Posted Aug 19, 2008 5:07 pm


Voted 5/5

perfect for alpine climbing.

if it has any flaws, i guess i would say it could be lighter... but really in the end, it does what it was designed to do well.

i took at 20'+ whipper in this and didn't experience any pain at all. thats why they might be able to make it even lighter! falling 20' could hurt a little without killing... if there is weight to be saved that is!

and, in response to bixley's negative review of slipping buckles... the buckles on the leg loops on an alpine bod aren't weight bearing, they just keep the back part of the leg loops from flapping around. so you actually don't have to buckle those leg loop buckles, it would just be more uncomfortable. and if the slipping really bothers you, you cant double back on those buckles and they won't slip anywhere. :)
Posted Mar 7, 2009 2:30 am

OJ LoennekerEasy

Voted 3/5

Light and easy harness. But, males might find that a lead fall might be not so fun.

I feel it is more comfortable to hang in than my BD Momentum harness.
Posted Oct 10, 2009 12:47 am


Voted 4/5

a lightweight harness that i bring along for friends.

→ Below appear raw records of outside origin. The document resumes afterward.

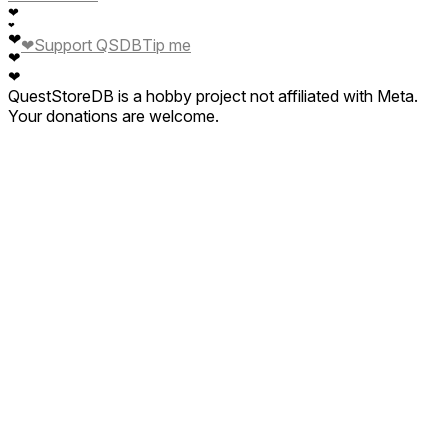
❤
❤
❤
❤
Support QSDB
Tip me
❤
❤
QuestStoreDB is a hobby project not affiliated with Meta.
Your donations are welcome.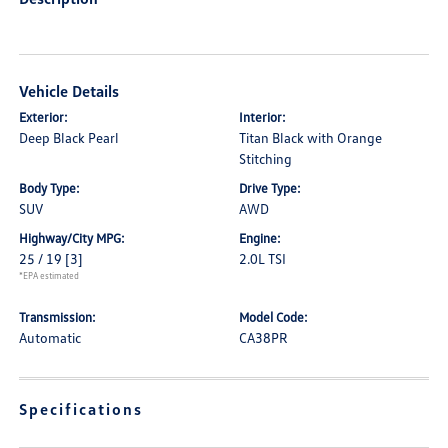
Vehicle Details
Exterior:
Interior:
Deep Black Pearl
Titan Black with Orange
Stitching
Body Type:
Drive Type:
SUV
AWD
Highway/City MPG:
Engine:
25 / 19
[3]
2.0L TSI
*EPA estimated
Transmission:
Model Code:
Automatic
CA38PR
Specifications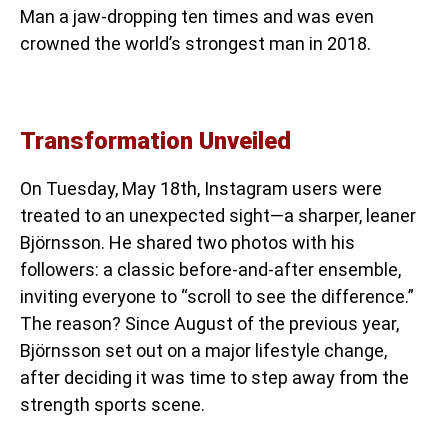
Man a jaw-dropping ten times and was even
crowned the world’s strongest man in 2018.
Transformation Unveiled
On Tuesday, May 18th, Instagram users were
treated to an unexpected sight—a sharper, leaner
Björnsson. He shared two photos with his
followers: a classic before-and-after ensemble,
inviting everyone to “scroll to see the difference.”
The reason? Since August of the previous year,
Björnsson set out on a major lifestyle change,
after deciding it was time to step away from the
strength sports scene.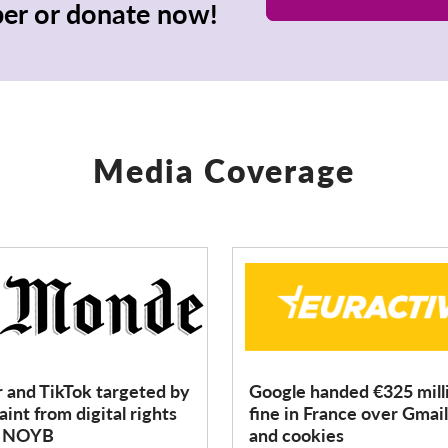
r or donate now!
Media Coverage
r and TikTok targeted by
Google handed €325 mill
int from digital rights
fine in France over Gmail
p NOYB
and cookies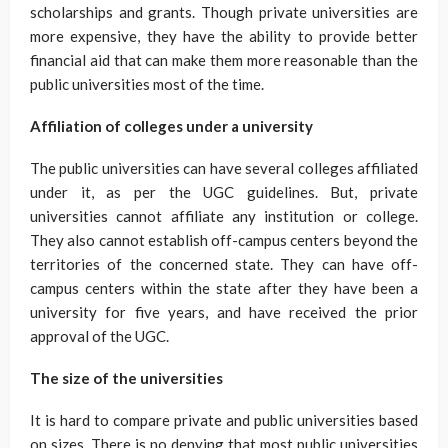
scholarships and grants. Though private universities are
more expensive, they have the ability to provide better
financial aid that can make them more reasonable than the
public universities most of the time.
Affiliation of colleges under a university
The public universities can have several colleges affiliated
under it, as per the UGC guidelines. But, private
universities cannot affiliate any institution or college.
They also cannot establish off-campus centers beyond the
territories of the concerned state. They can have off-
campus centers within the state after they have been a
university for five years, and have received the prior
approval of the UGC.
The size of the universities
It is hard to compare private and public universities based
on sizes. There is no denying that most public universities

Although it is uncomfortable to weight it does its job and is incredibly light. In addition is is quite cheap (I got mine for under $9 they are 30 new)
Posted Nov 24, 2009 4:18 pm

WMLAlpinism? Alpine BOD!

Voted 4/5

This thing is perfect when you have lots of layers on, want to shave ounces, or generally anything alpine. I have to admit though my go-to harness of late has been the CAMP Quartz CR-3 but only due to comfort! Only 2 oz more than the bod, but it can't compete with how small the AB packs down...

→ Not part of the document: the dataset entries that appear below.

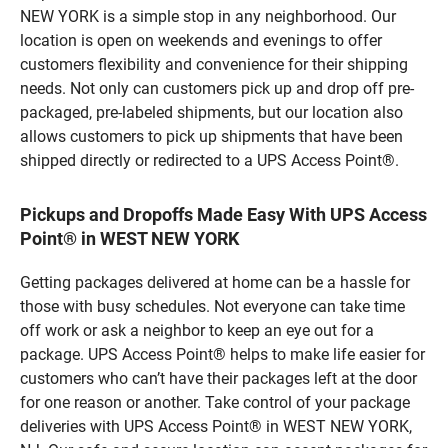
NEW YORK is a simple stop in any neighborhood. Our
location is open on weekends and evenings to offer
customers flexibility and convenience for their shipping
needs. Not only can customers pick up and drop off pre-
packaged, pre-labeled shipments, but our location also
allows customers to pick up shipments that have been
shipped directly or redirected to a UPS Access Point®.
Pickups and Dropoffs Made Easy With UPS Access
Point® in WEST NEW YORK
Getting packages delivered at home can be a hassle for
those with busy schedules. Not everyone can take time
off work or ask a neighbor to keep an eye out for a
package. UPS Access Point® helps to make life easier for
customers who can’t have their packages left at the door
for one reason or another. Take control of your package
deliveries with UPS Access Point® in WEST NEW YORK,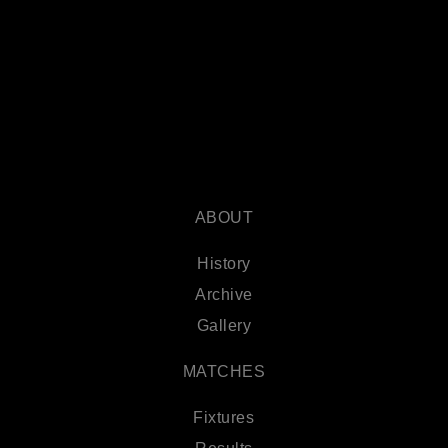
ABOUT
History
Archive
Gallery
MATCHES
Fixtures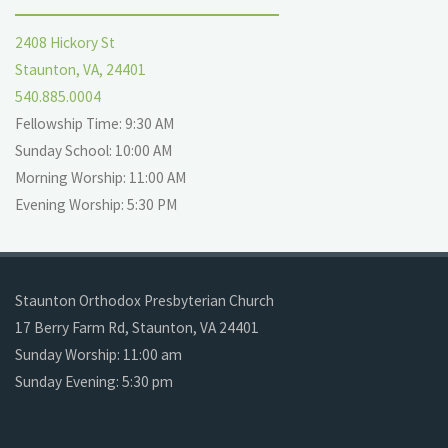
2408 Hickory St
Staunton, VA, 24401
540.885.0004
Fellowship Time: 9:30 AM
Sunday School: 10:00 AM
Morning Worship: 11:00 AM
Evening Worship: 5:30 PM
Staunton Orthodox Presbyterian Church
17 Berry Farm Rd, Staunton, VA 24401
Sunday Worship: 11:00 am
Sunday Evening: 5:30 pm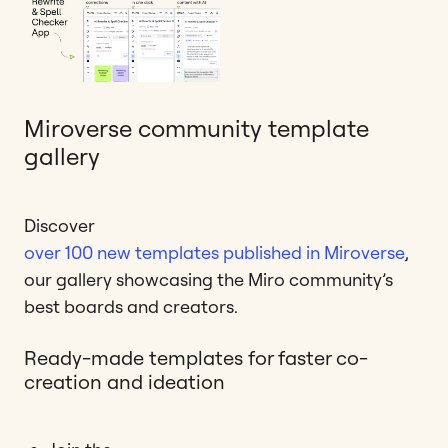
Miroverse community template
gallery
Discover
over 100 new templates published in Miroverse
,
our gallery showcasing the Miro community’s
best boards and creators.
Ready-made templates for faster co-
creation and ideation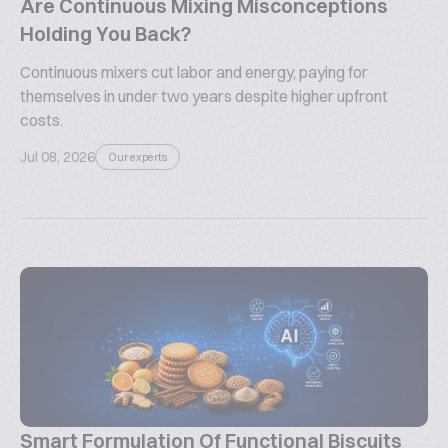
Are Continuous Mixing Misconceptions
Holding You Back?
Continuous mixers cut labor and energy, paying for
themselves in under two years despite higher upfront
costs.
Jul 08, 2026
Our experts
Smart Formulation Of Functional Biscuits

Overall a great harness for what it's meant for
Posted Apr 26, 2010 6:10 pm


Voted 4/5

Climb walls and mountains all day and you'll love the light weight, packability, and quick and easy on/off. Long rappels and or catching your buddy's fall while on belay with get you sore real quick.
Posted Feb 3, 2012 11:06 pm

Brian CGlacier travel

Voted 3/5

This harness seems to me to be suited for glacier work and that's about it. I've used it for tons of other stuff but there really is no reason. It's not comfy, it would SUCK to take a lead fall in, not many gear loops and is not that light compared to other modern things on the market. That said, this is great for glacier and alpine stuff where you need to put it on over crampons and the possibility of falling is low.